Recently, an active role of MMPs in acne has become an interesting topic of research in acne pathogenesis [
11,
26]. Papakonstantinou et al. reported that facial sebum from acne patients contained MMP-1, MMP-13, TIMP-1, and TIMP-2, which are thought to originate in keratinocytes and sebocytes [
26]. A recent in vitro study by Jalian et al. demonstrated that
P. acnes induced MMP-9, MMP-1, and TIMP-1 transcript in human monocytes [
11]. We demonstrated here that keratinocytes are important source of MMPs in acne and that protease activity of
P. acnes could induce the expression of several MMPs, including MMP-1, -2, -3, -9, and -13 via PAR-2 activation. We also observed that MMP-1, -2, -3, and -9 were significantly upregulated in acne lesions by immunohistochemistry (data not shown) as previous study which showed that MMP-1, -3, and -9 were markedly elevated in inflammatory acne lesions [
15]. Although the mechanism underlying the elevation of MMPs in acne lesions has not been fully elucidated, one report suggested that the enhanced expression of activator protein-1 (AP-1) regulated MMPs in inflammatory acne lesions by demonstrating that AP-1 was activated in acne lesions [
15]. Retinoids, which are known to modulate AP-1 expression, have been demonstrated to reduce MMP-9 and -13 in sebum of acne patients [
26], whereas, upregulate TIMP-1 in vitro [
11], thereby inducing clinical improvement of acne. It was reported that PAR-2 induced c-Jun/AP-1 activation via Jun activation domain-binding protein 1 (Jab1)-mediated signaling pathway [
21]. These data led us to suggest that PAR-2-induced AP-1 activation may stimulate MMPs in keratinocytes when exposed to
P. acnes with protease activity. The upregulated MMPs might contribute to the acne pathogenesis by inducing inflammation and tissue destruction.

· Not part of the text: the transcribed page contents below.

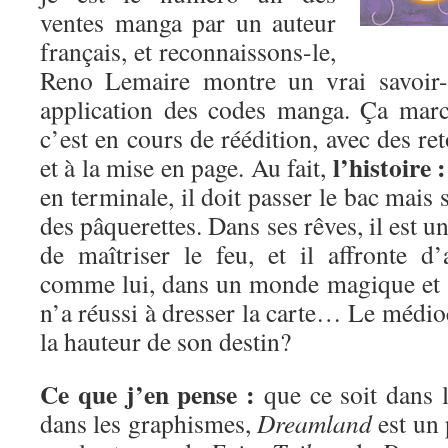
ventes manga par un auteur
français, et reconnaissons-le,
Reno Lemaire montre un vrai savoir-
application des codes manga. Ça marc
c’est en cours de réédition, avec des re
l’histoire :
et à la mise en page. Au fait,
en terminale, il doit passer le bac mais 
des pâquerettes. Dans ses rêves, il est 
de maîtriser le feu, et il affronte 
comme lui, dans un monde magique et 
n’a réussi à dresser la carte… Le médioc
la hauteur de son destin?
Ce que j’en pense :
que ce soit dans l
dans les graphismes,
Dreamland
est un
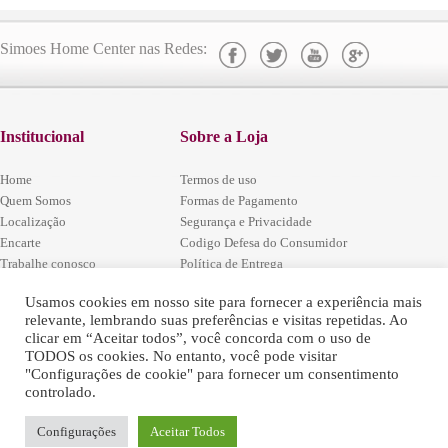
Simoes Home Center nas Redes:
Institucional
Sobre a Loja
Home
Termos de uso
Quem Somos
Formas de Pagamento
Localização
Segurança e Privacidade
Encarte
Codigo Defesa do Consumidor
Trabalhe conosco
Política de Entrega
Fale Conosco
Política de Arrependimento e Trocas
Localização
Usamos cookies em nosso site para fornecer a experiência mais
relevante, lembrando suas preferências e visitas repetidas. Ao
clicar em “Aceitar todos”, você concorda com o uso de
Estrada Rio / São Paulo, (BR-
TODOS os cookies. No entanto, você pode visitar
465) Km54 - Santa Sofia -
"Configurações de cookie" para fornecer um consentimento
Seropédica - RJ
Simões Home Center - © 2016 - Todos
controlado.
Antes do pedágio, entre o Arco
os Direitos Reservados.
Metropolitano e Via Dutra
Tel: (21) 96417-9601
Configurações
Aceitar Todos
WhatsApp: (21) 96416-8425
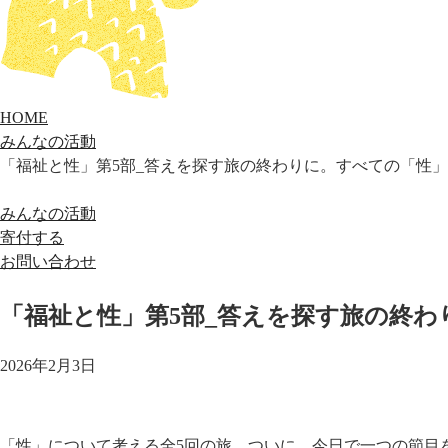
HOME
みんなの活動
「福祉と性」第5部_答えを探す旅の終わりに。すべての「性
みんなの活動
寄付する
お問い合わせ
「福祉と性」第5部_答えを探す旅の終
2026年2月3日
「性」について考える全5回の旅。ついに、今日で一つの節目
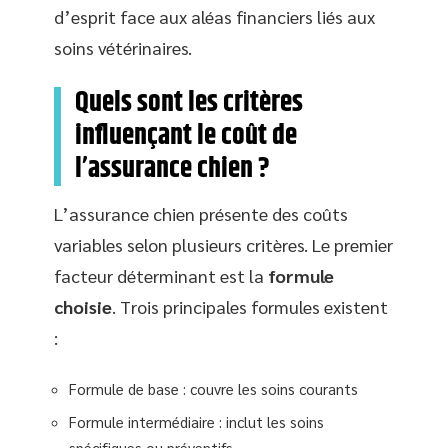
d’esprit face aux aléas financiers liés aux
soins vétérinaires.
Quels sont les critères
influençant le coût de
l’assurance chien ?
L’assurance chien présente des coûts
variables selon plusieurs critères. Le premier
facteur déterminant est la
formule
choisie
. Trois principales formules existent
:
Formule de base : couvre les soins courants
Formule intermédiaire : inclut les soins
spécifiques ou préventifs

It has been known that there are two distinct types of
P. acnes (types I and II) based on serological agglutination tests and cell-wall sugar analysis [
13]. Recent studies have profiled these two phenotypes of
P. acnes using nucleotide sequencing of the recA housekeeping gene, demonstrating that types I and II represent phylogenetically distinct lineages and the type I strains could be split into two further clusters, types IA and IB [
22]. Because of the antigenic and biochemical differences between these phylogenetic types of
P. acnes, including the expression of putative Christie–Atkins–Munch–Peterson (CAMP) factor [
33], a number of recent studies have attempted to correlate the different phylogenetic types of
P. acnes with their different role in acne pathogenesis [
23,
24]. The
P. acnes strain ATCC 6919, which we used in our study, belongs to the
P. acnes type IA strain [
33]. A previous microbiological study has found that
P. acnes isolates from patients with acne were predominantly type IA [
22] and type IA isolates have been demonstrated to have a greater effect on AMPs and proinflammatory cytokines production by keratinocytes [
24] and sebocytes [
23]. However, the lesions of acne patients are likely to harbor different skin microbes and
P. acnes strains other than type IA. From these findings, our study has a limitation that should be taken into account in interpreting the results. It should be noted that our data obtained with only one isolate type of
P. acnes, do not necessarily translate into other phylogenetic types of
P. acnes and their role in acne pathogenesis. Moreover, in future study it might be worthwhile to investigate the possible involvement of PAR-2 in the pathogenesis of acne using the different other phylogenetic types of
P. acnes.
In conclusion, our results indicate that PAR-2 is an important sensor for exogenous danger molecules, such as exogenous proteases from P. acnes, and plays an important role in acne pathogenesis by inducing inflammation, innate immune responses, and acne scar formation. Together, these finding also suggest that specific protease activity or PAR-2 might be a future target for therapeutic intervention for the treatment of acne vulgaris.